Finding Opportunities: Flat-Specific Amenity Valuation
Another distinction of the U.K. build-to-rent sector is that the concept of identifying, recording and assigning a value to flat-specific amenities is still in its relative infancy.  Notating which specific flats have the most desirable views or the beautifully upgraded kitchens—and documenting it within the property management software—will afford owners the opportunity to market at the right rate for quicker letting, while still achieving optimal rents.  Building this functionality right into the software ensures that each flat is priced right, relative to others within the building without having to re-walk them every time they become available to let.

U.S. schemes will typically have a thorough list of particulars/amenities assigned to each flat with a dollar amount attached to make each unit equally popular, relative to others within the same scheme.  Common amenities in the U.S. include:

  • Washer & Dryer
  • Balcony
  • Upgrade/Refurbishment
  • Pool View

Snapshot: Amenity Value Impact on Schemes (By Class)

In a Class A scheme, these amenity values average over 6% of the total rent roll.  The popularity of specific particulars will vary across markets.  An outdoor space such as a balcony, for example, may garner a heftier premium overlooking the sea in Brighton than it would in Manchester.

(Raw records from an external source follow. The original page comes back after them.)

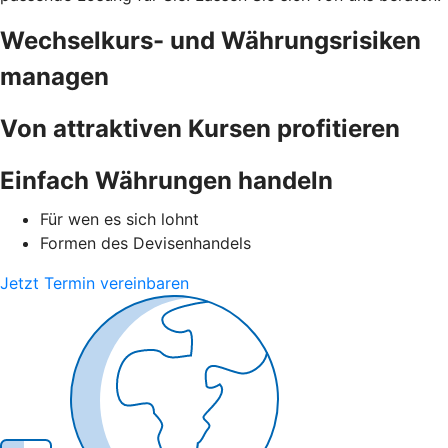
Wechselkurs- und Währungsrisiken
managen
Von attraktiven Kursen profitieren
Einfach Währungen handeln
Für wen es sich lohnt
Formen des Devisenhandels
Jetzt Termin vereinbaren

Finding Opportunities: Flexible Tenancies

Finally, another divergence between how our partners in the U.K. operate today and what we commonly see in the U.S. is the approach taken to offer “flexibility” to our residents when it comes to their tenancy. Primary examples of these disparities include:

  • UK. lettings often have the option for a break-clause at the 6-month point, at no additional cost to the tenant
    • The potential for a mid-term lease-break creates uncertainty in forecasting and managing availability for the scheme
    • Off-cycle void notices create barriers to rent roll growth if they occur during the low season in the market
  • US. tenants are typically charged a premium if they desire the flexibility of a tenancy shorter than 12-months
    • The amount assessed will correlate to the increased revenue risk associated with potentially having to redecorate a flat more than once every 12 months
    • Tenancies greater than 12 months may be offered to support adherence to an expiration management schedule that as closely as possible mirrors the seasonal demand patterns of the market
      • In many cases, longer tenancies will be offered at a slight discount to build stability into the rent roll and minimize void periods without impacting offered rents
    • If a U.S. resident does not sign a renewal contract prior to the expiration of their initial lease contract, they will typically incur a significant increase to roll periodically
      • Pricing structures have adapted to incentivize resident behaviors that support stronger revenue performance of the scheme

 

Snapshot: Longer Lease Terms Add Up

 

The accompanying chart is an analysis of over 8,000 stabilized schemes utilizing the RealPage platform in the U.S. from June of 2017 to June of 2018, revealing that nearly 50% of tenancies are 11 to 12 months in length, with a significant percentage of U.S. letters opting for tenancy agreements longer than 12 months.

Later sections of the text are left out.